Content starts

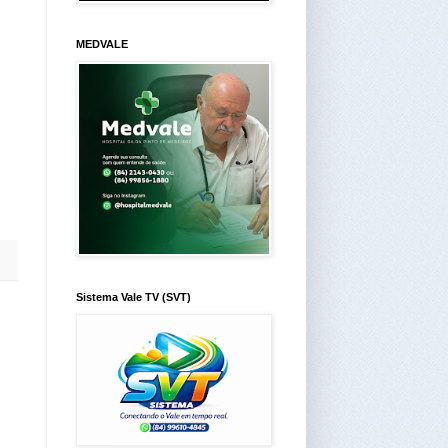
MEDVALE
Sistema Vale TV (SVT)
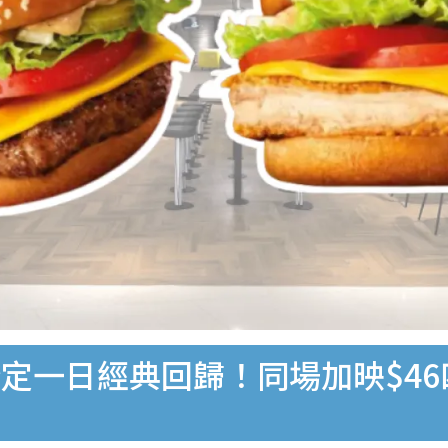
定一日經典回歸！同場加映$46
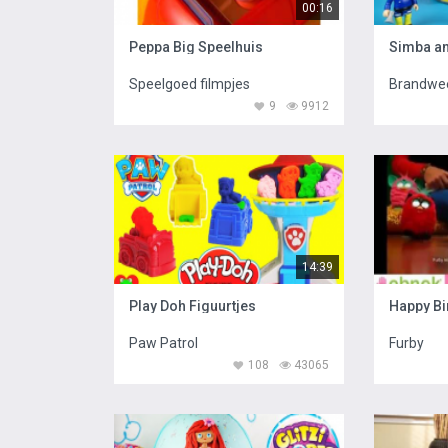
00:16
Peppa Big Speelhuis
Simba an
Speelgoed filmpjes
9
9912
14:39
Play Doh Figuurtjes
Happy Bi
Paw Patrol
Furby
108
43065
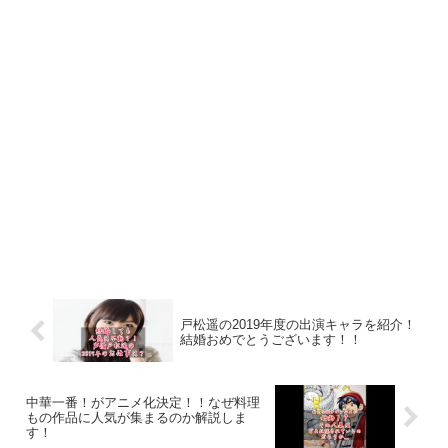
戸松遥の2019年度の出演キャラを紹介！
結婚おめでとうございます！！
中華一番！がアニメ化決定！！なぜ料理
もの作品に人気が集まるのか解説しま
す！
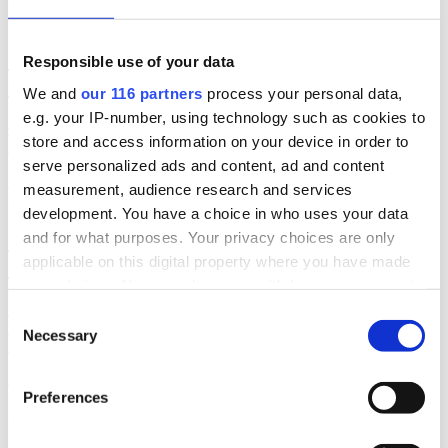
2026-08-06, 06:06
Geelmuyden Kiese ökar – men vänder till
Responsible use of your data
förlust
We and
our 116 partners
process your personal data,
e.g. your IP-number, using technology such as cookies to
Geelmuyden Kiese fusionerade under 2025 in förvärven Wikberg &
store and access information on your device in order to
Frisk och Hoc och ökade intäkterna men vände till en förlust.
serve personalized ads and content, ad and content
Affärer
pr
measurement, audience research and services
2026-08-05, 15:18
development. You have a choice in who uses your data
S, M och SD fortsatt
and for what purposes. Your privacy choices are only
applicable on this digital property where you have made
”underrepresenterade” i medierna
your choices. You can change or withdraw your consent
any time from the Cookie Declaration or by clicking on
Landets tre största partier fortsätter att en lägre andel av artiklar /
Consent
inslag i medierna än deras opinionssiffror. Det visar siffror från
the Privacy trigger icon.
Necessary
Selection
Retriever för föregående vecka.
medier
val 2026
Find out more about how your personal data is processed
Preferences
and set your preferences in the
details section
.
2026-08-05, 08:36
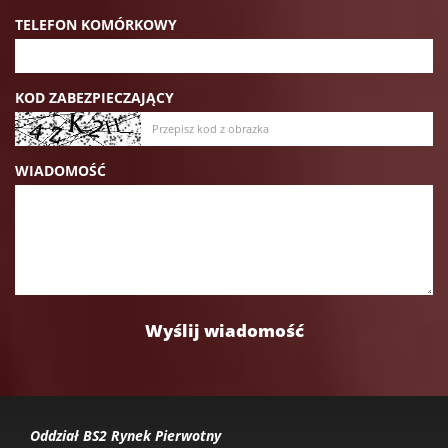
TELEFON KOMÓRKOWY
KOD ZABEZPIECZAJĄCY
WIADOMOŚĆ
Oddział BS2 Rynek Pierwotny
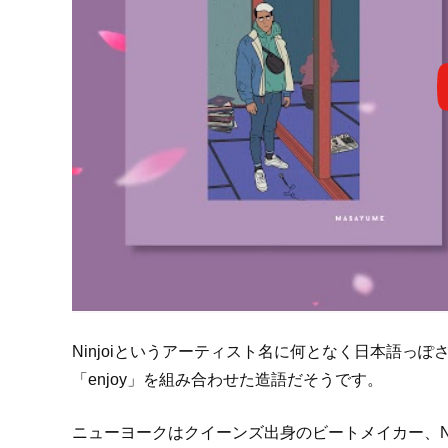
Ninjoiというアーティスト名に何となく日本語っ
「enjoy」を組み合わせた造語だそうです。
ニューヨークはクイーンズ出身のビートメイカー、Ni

Content ends

* Task *
Set down every entry above again exactly, dropping each picture.

* Solved problem *
MEDVALE
Sistema Vale TV (SVT)
定一日經典回歸！同場加映$46
00:16
Peppa Big Speelhuis
Simba an
Speelgoed filmpjes
9
9912
14:39
Play Doh Figuurtjes
Happy Bi
Paw Patrol
Furby
108
43065
戸松遥の2019年度の出演キャラを紹介！
結婚おめでとうございます！！
中華一番！がアニメ化決定！！なぜ料理
もの作品に人気が集まるのか解説しま
す！
2026-08-06, 06:06
Geelmuyden Kiese ökar – men vänder till
Responsible use of your data
förlust
We and
our 116 partners
process your personal data,
e.g. your IP-number, using technology such as cookies to
Geelmuyden Kiese fusionerade under 2025 in förvärven Wikberg &
store and access information on your device in order to
Frisk och Hoc och ökade intäkterna men vände till en förlust.
serve personalized ads and content, ad and content
Affärer
pr
measurement, audience research and services
2026-08-05, 15:18
development. You have a choice in who uses your data
S, M och SD fortsatt
and for what purposes. Your privacy choices are only
applicable on this digital property where you have made
”underrepresenterade” i medierna
your choices. You can change or withdraw your consent
any time from the Cookie Declaration or by clicking on
Landets tre största partier fortsätter att en lägre andel av artiklar /
Consent
inslag i medierna än deras opinionssiffror. Det visar siffror från
the Privacy trigger icon.
Necessary
Selection
Retriever för föregående vecka.
medier
val 2026
Find out more about how your personal data is processed
Preferences
and set your preferences in the
details section
.
2026-08-05, 08:36
TELEFON KOMÓRKOWY
KOD ZABEZPIECZAJĄCY
WIADOMOŚĆ
Oddział BS2 Rynek Pierwotny
Ninjoiというアーティスト名に何となく日本語っ
「enjoy」を組み合わせた造語だそうです。
ニューヨークはクイーンズ出身のビートメイカー、Ni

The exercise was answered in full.